> _EXERCISE AIM_
Copy out the data below, all of it, exactly.

> _DATA SUPPLIED_
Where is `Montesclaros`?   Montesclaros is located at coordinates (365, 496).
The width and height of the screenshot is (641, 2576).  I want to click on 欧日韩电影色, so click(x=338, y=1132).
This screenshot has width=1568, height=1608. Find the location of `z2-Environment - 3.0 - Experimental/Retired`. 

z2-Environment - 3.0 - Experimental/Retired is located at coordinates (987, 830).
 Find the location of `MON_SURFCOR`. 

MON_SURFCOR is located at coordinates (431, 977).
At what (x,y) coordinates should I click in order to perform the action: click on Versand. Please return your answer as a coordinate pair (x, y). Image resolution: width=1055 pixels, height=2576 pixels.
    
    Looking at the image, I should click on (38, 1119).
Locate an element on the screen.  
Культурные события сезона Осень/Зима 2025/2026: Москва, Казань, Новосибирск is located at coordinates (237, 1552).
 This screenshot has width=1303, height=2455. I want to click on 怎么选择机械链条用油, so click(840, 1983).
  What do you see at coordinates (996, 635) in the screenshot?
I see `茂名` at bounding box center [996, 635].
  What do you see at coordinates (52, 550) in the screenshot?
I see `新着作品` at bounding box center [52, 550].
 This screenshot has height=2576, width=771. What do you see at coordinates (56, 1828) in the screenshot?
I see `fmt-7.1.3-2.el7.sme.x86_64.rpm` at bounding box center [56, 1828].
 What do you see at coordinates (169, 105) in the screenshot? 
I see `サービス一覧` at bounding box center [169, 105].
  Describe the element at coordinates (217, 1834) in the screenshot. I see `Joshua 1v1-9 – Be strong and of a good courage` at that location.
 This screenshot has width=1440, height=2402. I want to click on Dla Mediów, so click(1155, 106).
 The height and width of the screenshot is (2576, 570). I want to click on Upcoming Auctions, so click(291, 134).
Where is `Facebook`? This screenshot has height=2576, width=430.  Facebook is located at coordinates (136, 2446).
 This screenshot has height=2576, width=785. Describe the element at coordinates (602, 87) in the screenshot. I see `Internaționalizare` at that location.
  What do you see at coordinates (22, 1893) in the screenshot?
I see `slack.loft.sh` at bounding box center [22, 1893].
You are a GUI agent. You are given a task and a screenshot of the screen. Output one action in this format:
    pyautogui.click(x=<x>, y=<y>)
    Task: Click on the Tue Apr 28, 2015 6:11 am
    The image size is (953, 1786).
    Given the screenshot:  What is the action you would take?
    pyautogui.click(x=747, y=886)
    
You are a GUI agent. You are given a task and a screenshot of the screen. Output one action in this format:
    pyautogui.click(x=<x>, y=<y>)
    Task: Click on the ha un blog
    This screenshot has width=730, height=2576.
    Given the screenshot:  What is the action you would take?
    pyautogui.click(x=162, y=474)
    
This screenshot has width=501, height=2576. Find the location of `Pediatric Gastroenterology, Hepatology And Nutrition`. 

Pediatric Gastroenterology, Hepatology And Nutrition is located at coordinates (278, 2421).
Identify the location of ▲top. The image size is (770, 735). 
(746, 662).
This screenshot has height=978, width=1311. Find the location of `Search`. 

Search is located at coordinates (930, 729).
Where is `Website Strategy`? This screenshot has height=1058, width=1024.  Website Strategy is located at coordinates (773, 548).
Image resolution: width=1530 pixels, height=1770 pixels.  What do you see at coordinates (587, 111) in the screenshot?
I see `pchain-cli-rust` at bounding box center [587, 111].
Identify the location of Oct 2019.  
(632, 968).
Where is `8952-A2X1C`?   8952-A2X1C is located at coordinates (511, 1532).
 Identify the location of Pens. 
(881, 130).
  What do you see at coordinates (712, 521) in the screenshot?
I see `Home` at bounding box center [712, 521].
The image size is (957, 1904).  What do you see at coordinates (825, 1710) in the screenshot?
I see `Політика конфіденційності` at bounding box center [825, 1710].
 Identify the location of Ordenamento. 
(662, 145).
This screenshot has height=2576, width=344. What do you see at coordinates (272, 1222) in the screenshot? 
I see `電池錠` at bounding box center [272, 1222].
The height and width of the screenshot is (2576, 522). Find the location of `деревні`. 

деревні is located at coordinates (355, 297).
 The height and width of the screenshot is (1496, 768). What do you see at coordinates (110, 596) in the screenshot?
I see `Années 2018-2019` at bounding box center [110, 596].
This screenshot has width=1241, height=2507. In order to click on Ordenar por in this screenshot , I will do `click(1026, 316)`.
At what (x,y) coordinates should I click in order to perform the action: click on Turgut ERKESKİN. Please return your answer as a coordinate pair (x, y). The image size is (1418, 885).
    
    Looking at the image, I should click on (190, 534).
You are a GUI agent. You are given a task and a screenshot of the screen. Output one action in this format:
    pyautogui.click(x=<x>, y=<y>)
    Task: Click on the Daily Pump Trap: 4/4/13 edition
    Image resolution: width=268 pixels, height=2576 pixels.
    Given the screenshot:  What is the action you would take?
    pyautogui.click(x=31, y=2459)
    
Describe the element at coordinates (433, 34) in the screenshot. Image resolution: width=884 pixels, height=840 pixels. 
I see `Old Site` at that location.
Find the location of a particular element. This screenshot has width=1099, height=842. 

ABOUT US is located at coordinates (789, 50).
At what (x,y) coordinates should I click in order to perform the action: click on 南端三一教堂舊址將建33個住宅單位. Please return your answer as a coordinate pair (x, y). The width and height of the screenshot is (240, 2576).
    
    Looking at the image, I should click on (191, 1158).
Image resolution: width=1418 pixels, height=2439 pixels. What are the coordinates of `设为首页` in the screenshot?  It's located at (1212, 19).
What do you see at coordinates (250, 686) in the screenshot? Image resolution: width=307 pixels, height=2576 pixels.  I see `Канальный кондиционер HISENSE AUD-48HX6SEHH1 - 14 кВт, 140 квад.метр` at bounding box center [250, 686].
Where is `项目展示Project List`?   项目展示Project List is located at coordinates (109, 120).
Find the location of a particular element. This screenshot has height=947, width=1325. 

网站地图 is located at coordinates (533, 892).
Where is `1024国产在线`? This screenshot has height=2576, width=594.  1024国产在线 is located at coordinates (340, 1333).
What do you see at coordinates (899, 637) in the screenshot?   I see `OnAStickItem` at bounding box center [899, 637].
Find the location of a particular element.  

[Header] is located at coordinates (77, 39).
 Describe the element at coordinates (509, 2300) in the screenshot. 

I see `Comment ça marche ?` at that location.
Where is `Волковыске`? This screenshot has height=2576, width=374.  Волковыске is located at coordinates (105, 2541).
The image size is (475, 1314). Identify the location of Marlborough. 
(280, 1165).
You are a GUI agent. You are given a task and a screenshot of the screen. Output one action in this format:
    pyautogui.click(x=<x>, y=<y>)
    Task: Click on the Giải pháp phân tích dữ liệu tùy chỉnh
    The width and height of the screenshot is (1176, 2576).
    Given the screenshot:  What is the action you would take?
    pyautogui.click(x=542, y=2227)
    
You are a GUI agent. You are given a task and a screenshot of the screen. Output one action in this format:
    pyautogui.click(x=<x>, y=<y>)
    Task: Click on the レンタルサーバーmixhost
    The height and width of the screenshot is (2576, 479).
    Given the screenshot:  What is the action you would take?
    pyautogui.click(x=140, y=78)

> _SOLUTION FOR THIS EXERCISE_
Where is `Montesclaros`?   Montesclaros is located at coordinates (365, 496).
The width and height of the screenshot is (641, 2576).  I want to click on 欧日韩电影色, so click(x=338, y=1132).
This screenshot has width=1568, height=1608. Find the location of `z2-Environment - 3.0 - Experimental/Retired`. 

z2-Environment - 3.0 - Experimental/Retired is located at coordinates (987, 830).
 Find the location of `MON_SURFCOR`. 

MON_SURFCOR is located at coordinates (431, 977).
At what (x,y) coordinates should I click in order to perform the action: click on Versand. Please return your answer as a coordinate pair (x, y). Image resolution: width=1055 pixels, height=2576 pixels.
    
    Looking at the image, I should click on (38, 1119).
Locate an element on the screen.  
Культурные события сезона Осень/Зима 2025/2026: Москва, Казань, Новосибирск is located at coordinates (237, 1552).
 This screenshot has width=1303, height=2455. I want to click on 怎么选择机械链条用油, so click(840, 1983).
  What do you see at coordinates (996, 635) in the screenshot?
I see `茂名` at bounding box center [996, 635].
  What do you see at coordinates (52, 550) in the screenshot?
I see `新着作品` at bounding box center [52, 550].
 This screenshot has height=2576, width=771. What do you see at coordinates (56, 1828) in the screenshot?
I see `fmt-7.1.3-2.el7.sme.x86_64.rpm` at bounding box center [56, 1828].
 What do you see at coordinates (169, 105) in the screenshot? 
I see `サービス一覧` at bounding box center [169, 105].
  Describe the element at coordinates (217, 1834) in the screenshot. I see `Joshua 1v1-9 – Be strong and of a good courage` at that location.
 This screenshot has width=1440, height=2402. I want to click on Dla Mediów, so click(1155, 106).
 The height and width of the screenshot is (2576, 570). I want to click on Upcoming Auctions, so click(291, 134).
Where is `Facebook`? This screenshot has height=2576, width=430.  Facebook is located at coordinates (136, 2446).
 This screenshot has height=2576, width=785. Describe the element at coordinates (602, 87) in the screenshot. I see `Internaționalizare` at that location.
  What do you see at coordinates (22, 1893) in the screenshot?
I see `slack.loft.sh` at bounding box center [22, 1893].
You are a GUI agent. You are given a task and a screenshot of the screen. Output one action in this format:
    pyautogui.click(x=<x>, y=<y>)
    Task: Click on the Tue Apr 28, 2015 6:11 am
    The image size is (953, 1786).
    Given the screenshot:  What is the action you would take?
    pyautogui.click(x=747, y=886)
    
You are a GUI agent. You are given a task and a screenshot of the screen. Output one action in this format:
    pyautogui.click(x=<x>, y=<y>)
    Task: Click on the ha un blog
    This screenshot has width=730, height=2576.
    Given the screenshot:  What is the action you would take?
    pyautogui.click(x=162, y=474)
    
This screenshot has width=501, height=2576. Find the location of `Pediatric Gastroenterology, Hepatology And Nutrition`. 

Pediatric Gastroenterology, Hepatology And Nutrition is located at coordinates (278, 2421).
Identify the location of ▲top. The image size is (770, 735). 
(746, 662).
This screenshot has height=978, width=1311. Find the location of `Search`. 

Search is located at coordinates (930, 729).
Where is `Website Strategy`? This screenshot has height=1058, width=1024.  Website Strategy is located at coordinates (773, 548).
Image resolution: width=1530 pixels, height=1770 pixels.  What do you see at coordinates (587, 111) in the screenshot?
I see `pchain-cli-rust` at bounding box center [587, 111].
Identify the location of Oct 2019.  
(632, 968).
Where is `8952-A2X1C`?   8952-A2X1C is located at coordinates (511, 1532).
 Identify the location of Pens. 
(881, 130).
  What do you see at coordinates (712, 521) in the screenshot?
I see `Home` at bounding box center [712, 521].
The image size is (957, 1904).  What do you see at coordinates (825, 1710) in the screenshot?
I see `Політика конфіденційності` at bounding box center [825, 1710].
 Identify the location of Ordenamento. 
(662, 145).
This screenshot has height=2576, width=344. What do you see at coordinates (272, 1222) in the screenshot? 
I see `電池錠` at bounding box center [272, 1222].
The height and width of the screenshot is (2576, 522). Find the location of `деревні`. 

деревні is located at coordinates (355, 297).
 The height and width of the screenshot is (1496, 768). What do you see at coordinates (110, 596) in the screenshot?
I see `Années 2018-2019` at bounding box center [110, 596].
This screenshot has width=1241, height=2507. In order to click on Ordenar por in this screenshot , I will do `click(1026, 316)`.
At what (x,y) coordinates should I click in order to perform the action: click on Turgut ERKESKİN. Please return your answer as a coordinate pair (x, y). The image size is (1418, 885).
    
    Looking at the image, I should click on (190, 534).
You are a GUI agent. You are given a task and a screenshot of the screen. Output one action in this format:
    pyautogui.click(x=<x>, y=<y>)
    Task: Click on the Daily Pump Trap: 4/4/13 edition
    Image resolution: width=268 pixels, height=2576 pixels.
    Given the screenshot:  What is the action you would take?
    pyautogui.click(x=31, y=2459)
    
Describe the element at coordinates (433, 34) in the screenshot. Image resolution: width=884 pixels, height=840 pixels. 
I see `Old Site` at that location.
Find the location of a particular element. This screenshot has width=1099, height=842. 

ABOUT US is located at coordinates (789, 50).
At what (x,y) coordinates should I click in order to perform the action: click on 南端三一教堂舊址將建33個住宅單位. Please return your answer as a coordinate pair (x, y). The width and height of the screenshot is (240, 2576).
    
    Looking at the image, I should click on (191, 1158).
Image resolution: width=1418 pixels, height=2439 pixels. What are the coordinates of `设为首页` in the screenshot?  It's located at (1212, 19).
What do you see at coordinates (250, 686) in the screenshot? Image resolution: width=307 pixels, height=2576 pixels.  I see `Канальный кондиционер HISENSE AUD-48HX6SEHH1 - 14 кВт, 140 квад.метр` at bounding box center [250, 686].
Where is `项目展示Project List`?   项目展示Project List is located at coordinates (109, 120).
Find the location of a particular element. This screenshot has height=947, width=1325. 

网站地图 is located at coordinates (533, 892).
Where is `1024国产在线`? This screenshot has height=2576, width=594.  1024国产在线 is located at coordinates (340, 1333).
What do you see at coordinates (899, 637) in the screenshot?   I see `OnAStickItem` at bounding box center [899, 637].
Find the location of a particular element.  

[Header] is located at coordinates (77, 39).
 Describe the element at coordinates (509, 2300) in the screenshot. 

I see `Comment ça marche ?` at that location.
Where is `Волковыске`? This screenshot has height=2576, width=374.  Волковыске is located at coordinates (105, 2541).
The image size is (475, 1314). Identify the location of Marlborough. 
(280, 1165).
You are a GUI agent. You are given a task and a screenshot of the screen. Output one action in this format:
    pyautogui.click(x=<x>, y=<y>)
    Task: Click on the Giải pháp phân tích dữ liệu tùy chỉnh
    The width and height of the screenshot is (1176, 2576).
    Given the screenshot:  What is the action you would take?
    pyautogui.click(x=542, y=2227)
    
You are a GUI agent. You are given a task and a screenshot of the screen. Output one action in this format:
    pyautogui.click(x=<x>, y=<y>)
    Task: Click on the レンタルサーバーmixhost
    The height and width of the screenshot is (2576, 479).
    Given the screenshot:  What is the action you would take?
    pyautogui.click(x=140, y=78)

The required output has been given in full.